Caltrain's board of directors declared a fiscal emergency Thursday (March 3) after hundreds of riders packed SamTrans headquarters in San Carlos and asked members not to cut services.
The Peninsula Corridor Joint Powers Board, which governs Caltrain, declared the emergency so directors could consider "radical" solutions and close a $30 million budget deficit Caltrain faces over the coming year, Caltrain Executive Director Michael Scanlon said.
The declaration gives the board a greater ability to make drastic service changes and cuts to keep its operating budget afloat in the 2012 fiscal year.
The board's vote came after hundreds of people who packed the meeting had already left. Many warned transportation officials that cutting service would run the risk of losing riders permanently.
The audience overflowed the auditorium into a second room, and a long line of speakers stretched down the aisle.
Caltrain officials have been warning for months that the rail line faces a $30 million operations deficit on a $100 million budget due to major subsidy cuts from its three contributing transportation agencies: San Mateo County's SamTrans, Santa Clara County's Valley Transportation Authority (VTA) and San Francisco's Municipal Transportation Agency.
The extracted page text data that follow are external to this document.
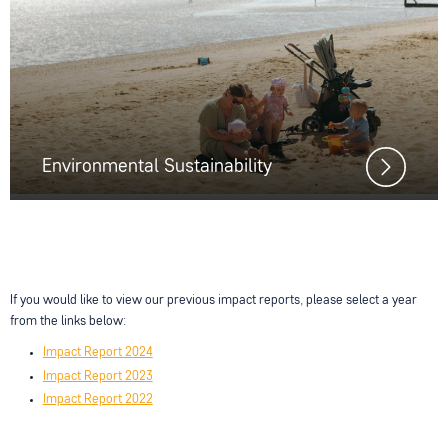
Environmental Sustainability
If you would like to view our previous impact reports, please select a year
from the links below:
Impact Report 2024
Impact Report 2023
Impact Report 2022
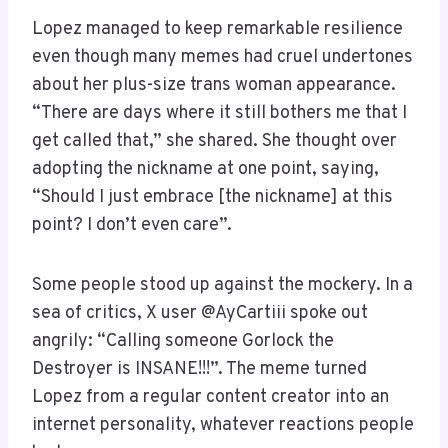
Lopez managed to keep remarkable resilience
even though many memes had cruel undertones
about her plus-size trans woman appearance.
“There are days where it still bothers me that I
get called that,” she shared. She thought over
adopting the nickname at one point, saying,
“Should I just embrace [the nickname] at this
point? I don’t even care”.
Some people stood up against the mockery. In a
sea of critics, X user @AyCartiii spoke out
angrily: “Calling someone Gorlock the
Destroyer is INSANE!!!”. The meme turned
Lopez from a regular content creator into an
internet personality, whatever reactions people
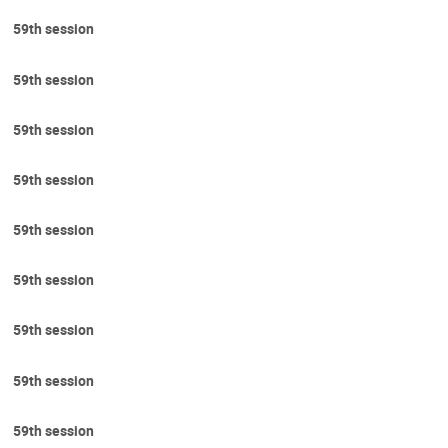
59th session
59th session
59th session
59th session
59th session
59th session
59th session
59th session
59th session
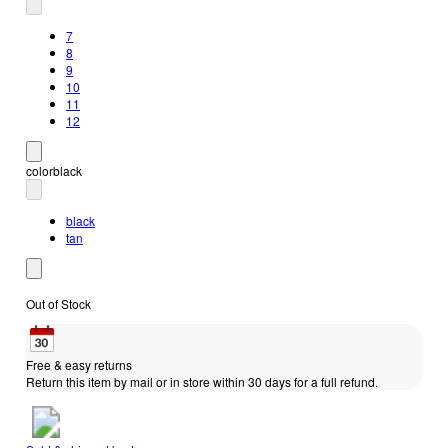
7
8
9
10
11
12
color
black
black
tan
Out of Stock
Free & easy returns
Return this item by mail or in store within 30 days for a full refund.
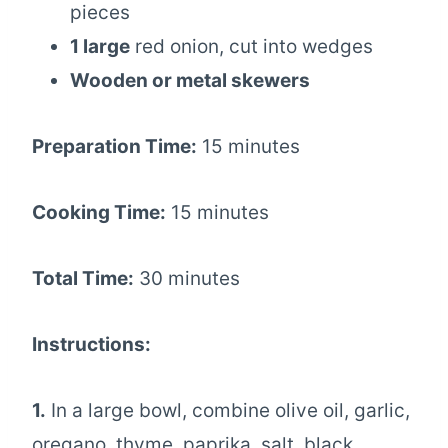
pieces
1 large
red onion, cut into wedges
Wooden or metal skewers
Preparation Time:
15 minutes
Cooking Time:
15 minutes
Total Time:
30 minutes
Instructions:
1.
In a large bowl, combine olive oil, garlic,
oregano, thyme, paprika, salt, black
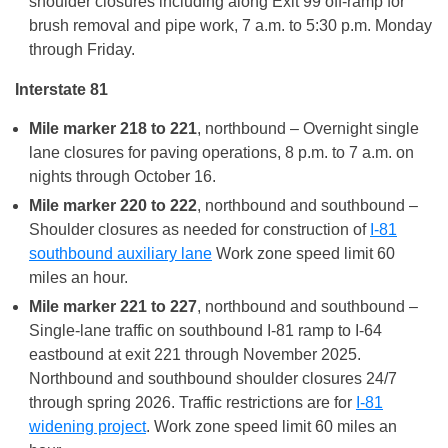
shoulder closures including along Exit 99 off-ramp for
brush removal and pipe work, 7 a.m. to 5:30 p.m. Monday
through Friday.
Interstate 81
Mile marker 218 to 221
, northbound – Overnight single
lane closures for paving operations, 8 p.m. to 7 a.m. on
nights through October 16.
Mile marker 220 to 222
, northbound and southbound –
Shoulder closures as needed for construction of
I-81
southbound auxiliary lane
Work zone speed limit 60
miles an hour.
Mile marker 221 to 227
, northbound and southbound –
Single-lane traffic on southbound I-81 ramp to I-64
eastbound at exit 221 through November 2025.
Northbound and southbound shoulder closures 24/7
through spring 2026. Traffic restrictions are for
I-81
widening project
. Work zone speed limit 60 miles an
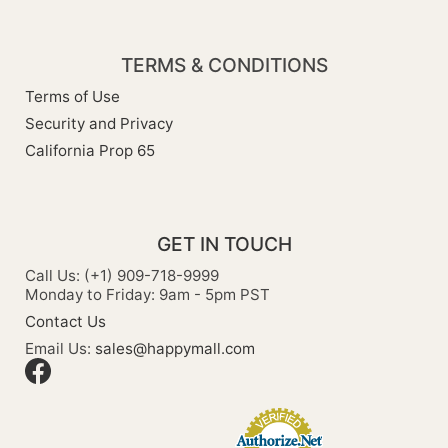
TERMS & CONDITIONS
Terms of Use
Security and Privacy
California Prop 65
GET IN TOUCH
Call Us: (+1) 909-718-9999
Monday to Friday: 9am - 5pm PST
Contact Us
Email Us:
sales@happymall.com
The three agencies fund nearly 40 percent of Caltrain's operating budget but face financial problems of their own due to state funding cuts, officials said.
The fiscal crisis began after SamTrans, which faces a $50 million deficit, announced it would cut its contribution to the rail line from $14.7 million to $4.8 million. The two other agencies likewise would make proportional cuts: VTA would reduce its share from $14.1 million to $4.6 million and San Francisco would drop from $6.2 million to $2 million for fiscal year 2012, according to a Caltrain staff report.
Cuts to the 147-year-old passenger-rail line could include ending train service south of San Jose's Diridon Station, ending service at as many as seven of 10 stations, dropping the number of weekday trains from 86 to 48 and ending all daytime, evening, weekend and special-event service except for peak commuter times, the board has warned.
But residents urged the board to consider several alternatives, including taking $5.5 million earmarked for the Dumbarton Rail project, selling excess rail property, deferring electrification and using some capital funds for Caltrain operations and raising fares and parking fees.
Residents from as far away as Monterey said they rely on Caltrain for service that links them to the Peninsula. Students from Bellarmine College Preparatory in San Jose said they travel from as far south as San Juan Bautista (south of Gilroy) and as far north as San Francisco to get to school. With two parents working, many students rely on financial aid and don't have any way to get to school other than Caltrain, they said.
"The train is the largest and most efficient carpool," sophomore Jack Morris said.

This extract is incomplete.